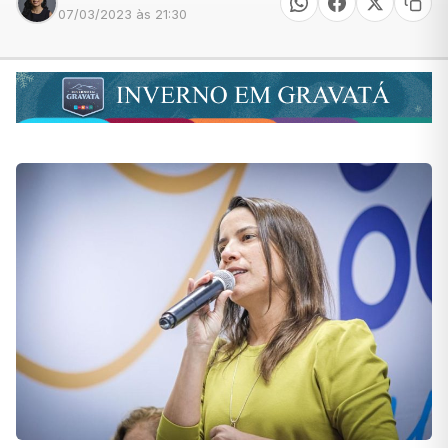
07/03/2023 às 21:30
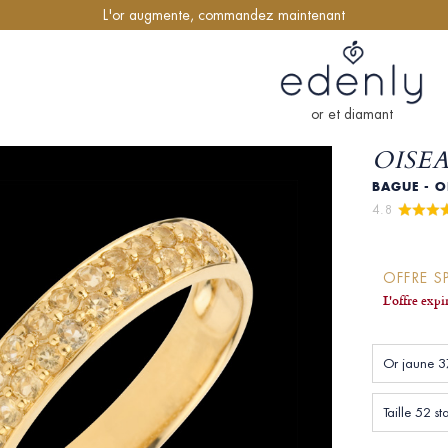
L'or augmente, commandez maintenant
or et diamant
OISEA
BAGUE - O
4.8 
OFFRE S
L'offre exp
Or jaune 3
Taille 52 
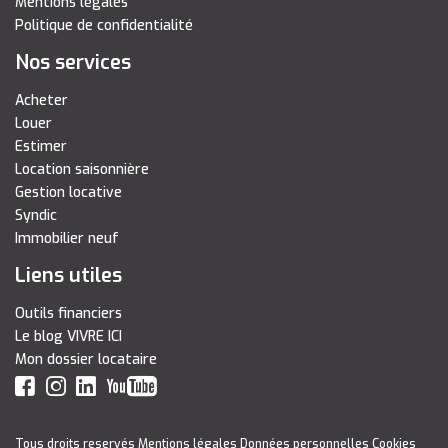
Mentions légales
Politique de confidentialité
Nos services
Acheter
Louer
Estimer
Location saisonnière
Gestion locative
Syndic
Immobilier neuf
Liens utiles
Outils financiers
Le blog VIVRE ICI
Mon dossier locataire
Tous droits reservés
Mentions légales
Données personnelles
Cookies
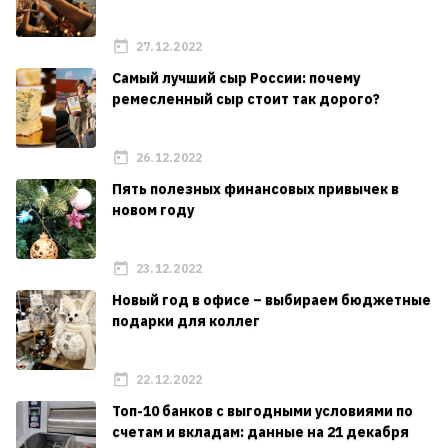
27.12.2022
Самый лучший сыр России: почему
ремесленный сыр стоит так дорого?
26.12.2022
Пять полезных финансовых привычек в
новом году
23.12.2022
Новый год в офисе – выбираем бюджетные
подарки для коллег
22.12.2022
Топ-10 банков с выгодными условиями по
счетам и вкладам: данные на 21 декабря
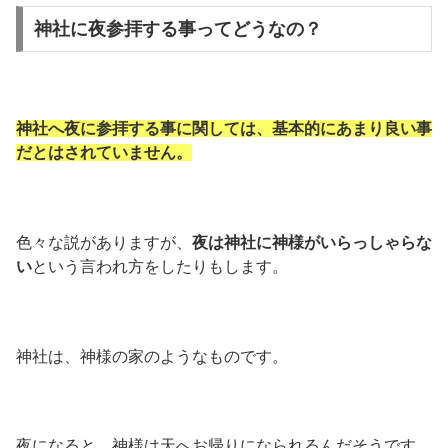
神社に夜参拝する事ってどうなの？
神社へ夜に参拝する事に関しては、基本的にあまり良い事
だとはされていません。
色々な説がありますが、
夜は神社に神様がいらっしゃらな
い
という言われ方をしたりもします。
神社は、神様の家のようなものです。
夜になると、神様は天へお帰りになられるんだそうです。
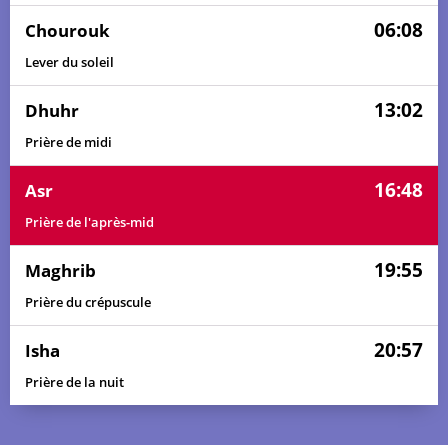
06:08
Chourouk
Lever du soleil
13:02
Dhuhr
Prière de midi
16:48
Asr
Prière de l'après-mid
19:55
Maghrib
Prière du crépuscule
20:57
Isha
Prière de la nuit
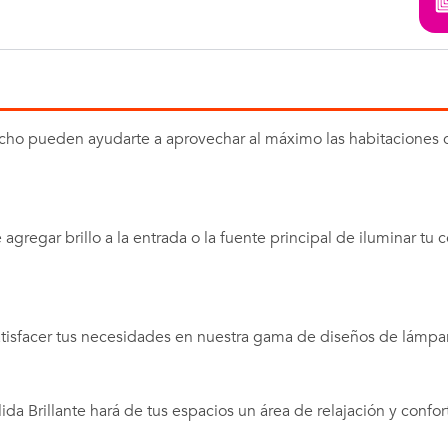
cho pueden ayudarte a aprovechar al máximo las habitaciones 
agregar brillo a la entrada o la fuente principal de iluminar tu c
atisfacer tus necesidades en nuestra gama de diseños de lámpa
da Brillante hará de tus espacios un área de relajación y confor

**Exercise details**
Output the material above word for word. Leave out its images.

**Final answer**
07/03/2023 às 21:30
L'or augmente, commandez maintenant
or et diamant
OISEA
BAGUE - O
4.8 
OFFRE S
L'offre exp
Or jaune 3
Taille 52 
Mentions légales
Politique de confidentialité
Nos services
Acheter
Louer
Estimer
Location saisonnière
Gestion locative
Syndic
Immobilier neuf
Liens utiles
Outils financiers
Le blog VIVRE ICI
Mon dossier locataire
Tous droits reservés
Mentions légales
Données personnelles
Cookies
27.12.2022
Самый лучший сыр России: почему
ремесленный сыр стоит так дорого?
26.12.2022
Пять полезных финансовых привычек в
новом году
23.12.2022
Новый год в офисе – выбираем бюджетные
подарки для коллег
22.12.2022
Топ-10 банков с выгодными условиями по
счетам и вкладам: данные на 21 декабря
神社に夜参拝する事ってどうなの？
神社へ夜に参拝する事に関しては、基本的にあまり良い事
だとはされていません。
色々な説がありますが、
夜は神社に神様がいらっしゃらな
い
という言われ方をしたりもします。
神社は、神様の家のようなものです。
夜になると、神様は天へお帰りになられるんだそうです。
06:08
Chourouk
Lever du soleil
13:02
Dhuhr
Prière de midi
16:48
Asr
Prière de l'après-mid
19:55
Maghrib
Prière du crépuscule
20:57
Isha
Prière de la nuit
cho pueden ayudarte a aprovechar al máximo las habitaciones 
agregar brillo a la entrada o la fuente principal de iluminar tu c
atisfacer tus necesidades en nuestra gama de diseños de lámpa
da Brillante hará de tus espacios un área de relajación y confor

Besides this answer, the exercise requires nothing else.